US study finds ultrasound and blood test jointly boost liver cancer detection

12 February 2018 (Last Updated February 12th, 2018 11:52)

A new study conducted by a research team at the University of Texas Southwestern (UT Southwestern) Simmons Cancer Center in the US has shown that the combination of ultrasound imaging with a specific blood test can increase the detection of early-stage liver cancer by about 40%.

A new study conducted by a research team at the University of Texas Southwestern (UT Southwestern) Simmons Cancer Center in the US has shown that the combination of ultrasound imaging with a specific blood test can increase the detection of early-stage liver cancer by about 40%.

The blood test involves analysis for high alpha-fetoprotein (AFP) levels, which are known to rise in liver cancer cases.

With the National Cancer Institute (NIC) report revealing that liver cancer incidence has increased by 2.7% per year over the past decade, researchers stress the importance of early diagnosis of this disease to improve patient survival.

UT Southwestern Internal Medicine and Clinical Sciences associate professor Dr Amit Singal said: “If the cancer is found early, then we can perform curative therapies, allowing patients to live many years.

“Unfortunately, most liver cancer in the US is discovered at later stages, when curative treatment is not possible and survival is much worse.”

“Adjunction with blood biomarker alpha-fetoprotein enhanced the identification of early-stage hepatocellular carcinoma to 63%.”

While diagnosis for liver cancer is commonly done with an abdominal ultrasound, Singal says that this technique misses many cancers during early stages.

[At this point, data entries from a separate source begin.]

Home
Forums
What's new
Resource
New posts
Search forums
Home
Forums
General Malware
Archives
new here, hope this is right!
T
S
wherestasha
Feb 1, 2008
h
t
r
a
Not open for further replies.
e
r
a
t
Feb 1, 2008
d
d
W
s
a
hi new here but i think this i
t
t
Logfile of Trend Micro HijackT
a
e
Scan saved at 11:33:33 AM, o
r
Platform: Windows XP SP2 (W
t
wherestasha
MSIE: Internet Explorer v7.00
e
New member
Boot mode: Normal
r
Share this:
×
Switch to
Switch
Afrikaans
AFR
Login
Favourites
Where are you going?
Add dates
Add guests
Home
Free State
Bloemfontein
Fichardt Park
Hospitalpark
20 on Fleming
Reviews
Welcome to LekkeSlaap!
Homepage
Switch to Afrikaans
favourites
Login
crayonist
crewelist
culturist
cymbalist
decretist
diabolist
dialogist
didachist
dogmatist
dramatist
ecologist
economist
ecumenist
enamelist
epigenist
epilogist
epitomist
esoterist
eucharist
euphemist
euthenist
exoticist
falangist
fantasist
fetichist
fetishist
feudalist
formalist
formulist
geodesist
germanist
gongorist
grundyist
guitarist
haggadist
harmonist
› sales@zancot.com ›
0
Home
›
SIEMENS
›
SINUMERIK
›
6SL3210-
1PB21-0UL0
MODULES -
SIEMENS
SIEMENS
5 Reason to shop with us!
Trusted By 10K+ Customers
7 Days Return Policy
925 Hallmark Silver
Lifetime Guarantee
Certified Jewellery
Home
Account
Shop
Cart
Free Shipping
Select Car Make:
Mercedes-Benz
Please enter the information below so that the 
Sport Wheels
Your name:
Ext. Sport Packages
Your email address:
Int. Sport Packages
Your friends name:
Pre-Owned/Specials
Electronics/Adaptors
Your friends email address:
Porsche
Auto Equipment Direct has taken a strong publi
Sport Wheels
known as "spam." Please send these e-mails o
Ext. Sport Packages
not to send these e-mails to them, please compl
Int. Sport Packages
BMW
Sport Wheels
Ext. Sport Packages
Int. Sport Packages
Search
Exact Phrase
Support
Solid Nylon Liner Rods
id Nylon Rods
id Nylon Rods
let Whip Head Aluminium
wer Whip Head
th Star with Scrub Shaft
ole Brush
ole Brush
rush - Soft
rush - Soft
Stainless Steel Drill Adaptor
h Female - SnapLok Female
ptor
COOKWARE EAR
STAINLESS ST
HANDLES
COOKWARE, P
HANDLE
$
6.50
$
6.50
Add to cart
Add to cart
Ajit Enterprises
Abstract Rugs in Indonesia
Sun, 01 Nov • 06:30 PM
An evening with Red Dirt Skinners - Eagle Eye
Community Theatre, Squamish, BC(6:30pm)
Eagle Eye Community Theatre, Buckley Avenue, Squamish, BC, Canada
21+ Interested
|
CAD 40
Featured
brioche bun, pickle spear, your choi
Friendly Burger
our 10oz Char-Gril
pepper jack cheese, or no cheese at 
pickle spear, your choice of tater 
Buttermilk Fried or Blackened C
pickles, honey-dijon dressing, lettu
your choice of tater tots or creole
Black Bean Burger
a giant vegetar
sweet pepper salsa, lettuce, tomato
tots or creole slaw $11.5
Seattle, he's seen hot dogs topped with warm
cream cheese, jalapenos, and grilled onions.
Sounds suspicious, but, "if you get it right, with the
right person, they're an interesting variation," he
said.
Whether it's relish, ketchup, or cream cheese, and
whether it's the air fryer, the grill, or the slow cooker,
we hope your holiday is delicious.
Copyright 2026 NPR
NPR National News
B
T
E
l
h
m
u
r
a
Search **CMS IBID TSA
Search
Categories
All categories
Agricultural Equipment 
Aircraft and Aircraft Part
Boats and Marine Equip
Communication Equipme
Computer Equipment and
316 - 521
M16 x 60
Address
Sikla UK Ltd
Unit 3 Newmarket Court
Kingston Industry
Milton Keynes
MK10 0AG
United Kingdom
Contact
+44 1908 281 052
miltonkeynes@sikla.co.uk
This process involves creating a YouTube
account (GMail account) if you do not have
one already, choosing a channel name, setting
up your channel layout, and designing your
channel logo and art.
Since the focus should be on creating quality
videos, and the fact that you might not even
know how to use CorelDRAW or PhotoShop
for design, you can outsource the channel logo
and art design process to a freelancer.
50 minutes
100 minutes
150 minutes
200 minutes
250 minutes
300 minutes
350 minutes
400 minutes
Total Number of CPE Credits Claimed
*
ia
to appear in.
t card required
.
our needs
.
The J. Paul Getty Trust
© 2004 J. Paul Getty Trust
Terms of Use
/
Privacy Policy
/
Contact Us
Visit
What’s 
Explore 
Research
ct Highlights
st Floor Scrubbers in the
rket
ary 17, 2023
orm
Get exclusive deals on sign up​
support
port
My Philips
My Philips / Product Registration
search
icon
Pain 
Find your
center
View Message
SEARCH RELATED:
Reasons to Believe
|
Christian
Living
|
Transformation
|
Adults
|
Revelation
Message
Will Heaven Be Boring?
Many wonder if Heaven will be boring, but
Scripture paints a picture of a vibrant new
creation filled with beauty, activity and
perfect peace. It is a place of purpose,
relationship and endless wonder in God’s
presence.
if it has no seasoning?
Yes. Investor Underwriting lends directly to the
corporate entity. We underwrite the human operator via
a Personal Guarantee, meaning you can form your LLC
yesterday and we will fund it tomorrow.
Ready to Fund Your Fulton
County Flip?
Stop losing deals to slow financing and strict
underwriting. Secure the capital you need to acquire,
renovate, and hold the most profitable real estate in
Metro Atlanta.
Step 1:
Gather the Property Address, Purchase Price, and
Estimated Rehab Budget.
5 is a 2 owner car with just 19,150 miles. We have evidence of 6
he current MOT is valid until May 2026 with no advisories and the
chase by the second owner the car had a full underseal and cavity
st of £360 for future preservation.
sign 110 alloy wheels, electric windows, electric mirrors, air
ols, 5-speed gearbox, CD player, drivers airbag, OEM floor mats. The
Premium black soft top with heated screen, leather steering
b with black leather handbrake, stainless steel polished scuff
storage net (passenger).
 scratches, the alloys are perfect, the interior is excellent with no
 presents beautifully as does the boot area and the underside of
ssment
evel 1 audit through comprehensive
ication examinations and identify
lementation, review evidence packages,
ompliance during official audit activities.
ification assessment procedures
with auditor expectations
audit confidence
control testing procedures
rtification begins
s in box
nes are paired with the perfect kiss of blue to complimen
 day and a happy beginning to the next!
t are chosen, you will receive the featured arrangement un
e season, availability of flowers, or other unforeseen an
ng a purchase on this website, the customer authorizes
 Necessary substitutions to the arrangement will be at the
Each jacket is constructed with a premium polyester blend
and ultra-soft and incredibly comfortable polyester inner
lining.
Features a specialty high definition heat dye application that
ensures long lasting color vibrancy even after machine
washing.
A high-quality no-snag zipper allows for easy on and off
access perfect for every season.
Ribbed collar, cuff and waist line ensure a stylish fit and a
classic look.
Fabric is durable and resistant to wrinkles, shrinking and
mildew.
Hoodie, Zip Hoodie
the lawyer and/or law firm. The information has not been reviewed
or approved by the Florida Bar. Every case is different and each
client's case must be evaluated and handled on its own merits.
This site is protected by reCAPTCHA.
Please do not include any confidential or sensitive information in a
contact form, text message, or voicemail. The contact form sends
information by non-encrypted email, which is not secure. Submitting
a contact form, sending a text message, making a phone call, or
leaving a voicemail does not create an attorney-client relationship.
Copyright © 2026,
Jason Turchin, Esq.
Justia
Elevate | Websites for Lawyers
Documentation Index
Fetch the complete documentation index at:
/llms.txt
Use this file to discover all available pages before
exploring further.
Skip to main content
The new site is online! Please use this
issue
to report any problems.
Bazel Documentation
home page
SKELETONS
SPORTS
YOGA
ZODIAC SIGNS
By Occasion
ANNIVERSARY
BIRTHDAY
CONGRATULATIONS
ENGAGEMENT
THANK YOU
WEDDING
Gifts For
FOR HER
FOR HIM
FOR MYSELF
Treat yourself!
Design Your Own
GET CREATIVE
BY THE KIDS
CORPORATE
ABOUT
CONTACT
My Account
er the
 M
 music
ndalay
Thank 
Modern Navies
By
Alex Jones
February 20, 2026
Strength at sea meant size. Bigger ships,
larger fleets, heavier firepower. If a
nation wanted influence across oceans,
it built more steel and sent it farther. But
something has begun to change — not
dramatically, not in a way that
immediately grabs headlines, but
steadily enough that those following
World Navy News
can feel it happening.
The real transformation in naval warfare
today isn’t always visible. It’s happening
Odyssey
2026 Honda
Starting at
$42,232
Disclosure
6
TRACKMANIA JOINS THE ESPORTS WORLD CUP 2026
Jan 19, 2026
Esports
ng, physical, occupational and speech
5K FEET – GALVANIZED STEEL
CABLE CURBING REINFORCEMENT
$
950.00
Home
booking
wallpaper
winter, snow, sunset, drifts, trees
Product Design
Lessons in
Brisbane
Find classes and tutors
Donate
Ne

In the latest study, the researchers found that adjunction with blood biomarker alpha-fetoprotein enhanced the identification of early-stage hepatocellular carcinoma to 63%, compared to 45% with ultrasound alone.

Singal further added: “Our results highlight the importance of continued development and validation of blood-based biomarkers for liver cancer early detection.

“Most importantly, our results support a change in clinical practice and the routine use of ultrasound and biomarkers together for liver cancer screening.”